J. C. Schaap said...

I do feel that what Donald Trump begat as President is unique because he has and is a kind of evil that's unique. He has no conscience, thus feels no guilt, and, astonishingly, believes he needs no forgiveness, confessedly, because he's never done anything wrong. Biden's difficulties do not grow from an absence of soul. He has his flaws and likely knows them better than most of us; The Donald is blind to his. I hope Biden doesn't run again, not because his Presidency has been a horror--I'm sure you feel that way, but I don't; but because the job is too much for a man his age--take it from someone who is 74. We need new leadership; a Trump vs. Biden repeat in 2024 would not be best for the country. Don't misjudge my diatribes. I don't say bad things about Trump to cover Biden's weaknesses. His weaknesses arise from his humanness; Trump has no humanness. Yesterday's revelations make that clear once again: $250,000,000 from people for a cause that didn't exist. In the real world, what he did is called fraud. In Trumpworld, that's life. That's evil. When I take shots at Trump, it's not a dodge; that's the Fox News' view. Biden's got his problems--at the border, with a pandemic unlike any anyone can remember since 1917; with a war like no one has seen since WWII; and gas prices, about which neither he or any other President can do much. Trump's weaknesses begin in his heart of stone. That was and is unique. Even Nixon had a moral compass. Donald doesn't--and people somehow love him, like you I suppose, and follow him. I'm sorry. I don't, nor do I understand those who do. I'm not dodging anything.

Anonymous said...

Trump does not deserve to be compared to Huey Long, but they do share some of the same enemies. Huey always talked about “lying newspapers.”

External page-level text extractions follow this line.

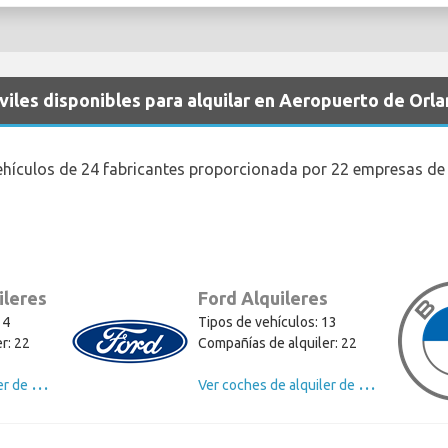
iles disponibles para alquilar en Aeropuerto de Orl
ehículos de 24 fabricantes proporcionada por 22 empresas de 
ileres
Ford Alquileres
14
Tipos de vehículos: 13
r: 22
Compañías de alquiler: 22
V
er coches de alquiler de Chevrolet
V
er coches de alquiler de Ford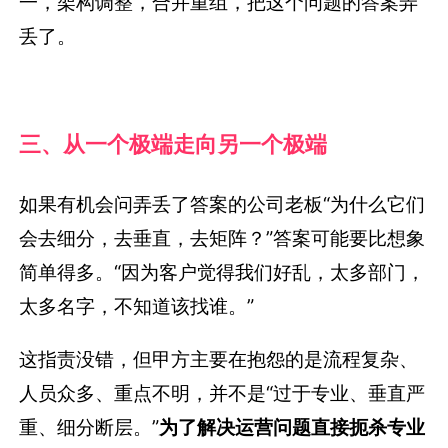
一，架构调整，合并重组，把这个问题的答案弄
丢了。
三、从一个极端走向另一个极端
如果有机会问弄丢了答案的公司老板“为什么它们
会去细分，去垂直，去矩阵？”答案可能要比想象
简单得多。“因为客户觉得我们好乱，太多部门，
太多名字，不知道该找谁。”
这指责没错，但甲方主要在抱怨的是流程复杂、
人员众多、重点不明，并不是“过于专业、垂直严
重、细分断层。”
为了解决运营问题直接扼杀专业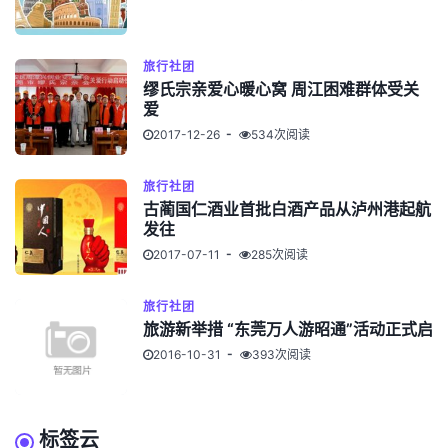
旅行社团
缪氏宗亲爱心暖心窝 周江困难群体受关
爱
2017-12-26
534次阅读
旅行社团
古蔺国仁酒业首批白酒产品从泸州港起航
发往
2017-07-11
285次阅读
旅行社团
旅游新举措 “东莞万人游昭通”活动正式启
2016-10-31
393次阅读
标签云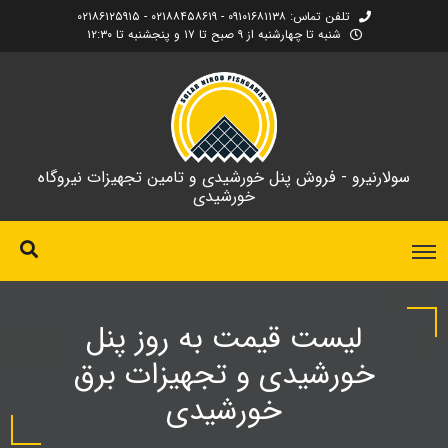
تلفن تماس: ۰۹۱۰۱۶۸۱۱۳۸ - ۰۲۱۸۸۴۵۸۶۱۹ - ۰۲۱۸۶۱۲۵۹۱۵
شنبه تا چهارشنبه از ۹ صبح تا ۱۷ و پنجشنبه تا ۱۲:۳۰
سولارنیرو - فروش پنل خورشیدی و تامین تجهیزات نیروگاه
خورشیدی
لیست قیمت به روز پنل
خورشیدی و تجهیزات برق
خورشیدی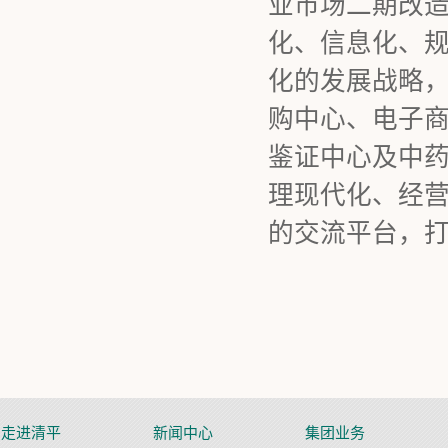
业市场二期改造
化、信息化、规
化的发展战略
购中心、电子
鉴证中心及中
理现代化、经
的交流平台，
走进清平
新闻中心
集团业务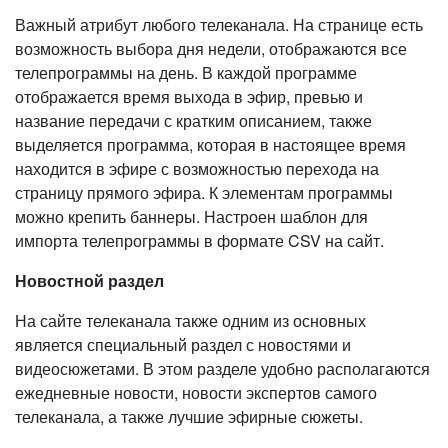
Важный атрибут любого телеканала. На странице есть
возможность выбора дня недели, отображаются все
телепрограммы на день. В каждой программе
отображается время выхода в эфир, превью и
название передачи с кратким описанием, также
выделяется программа, которая в настоящее время
находится в эфире с возможностью перехода на
страницу прямого эфира. К элементам программы
можно крепить баннеры. Настроен шаблон для
импорта телепрограммы в формате CSV на сайт.
Новостной раздел
На сайте телеканала также одним из основных
является специальный раздел с новостями и
видеосюжетами. В этом разделе удобно располагаются
ежедневные новости, новости экспертов самого
телеканала, а также лучшие эфирные сюжеты.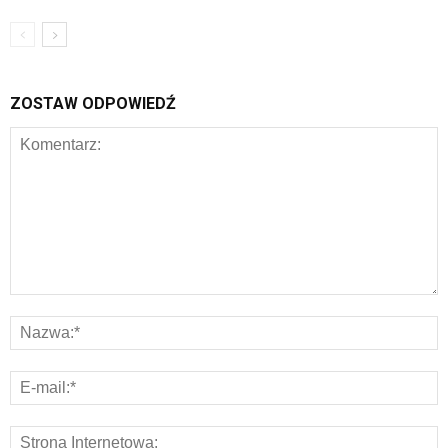
ZOSTAW ODPOWIEDŹ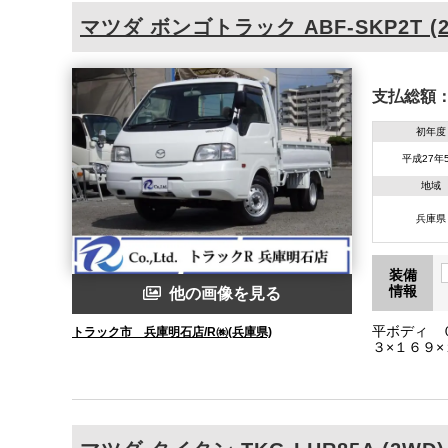
マツダ
ボンゴトラック
ABF-SKP2T (
支払総額
初年度
平成27年
地域
兵庫県
装備
情報
他の画像を見る
平ボディ 
トラック市 兵庫明石店/R㈱(兵庫県)
３×１６９
８ １８０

Some say Huey was getting more mail that FDR prior to "The Second Louisiana Purchase."

https://www.truthfromgod.com/pdf/Huey%20Long%20LookInside.pdf

I always assumed Trump was a Judas goat, but I do not see any reason not to keep him in my prayers.

thanks,
Jerry

J. C. Schaap said...

After Wednesday's hearing, I'm here to say that I feel less sure Trump will walk. The committee made clear that he knew what he and Eastman (and the chosen) had dreamed up wasn't viable AND that should it come to pass, determining truth would be accomplished "in the streets." That's violence, by the way. I don't know that the DOJ can let that pass. Of course, Biden has the last say; all he has to do is pardon the ex-. Gerald Ford did.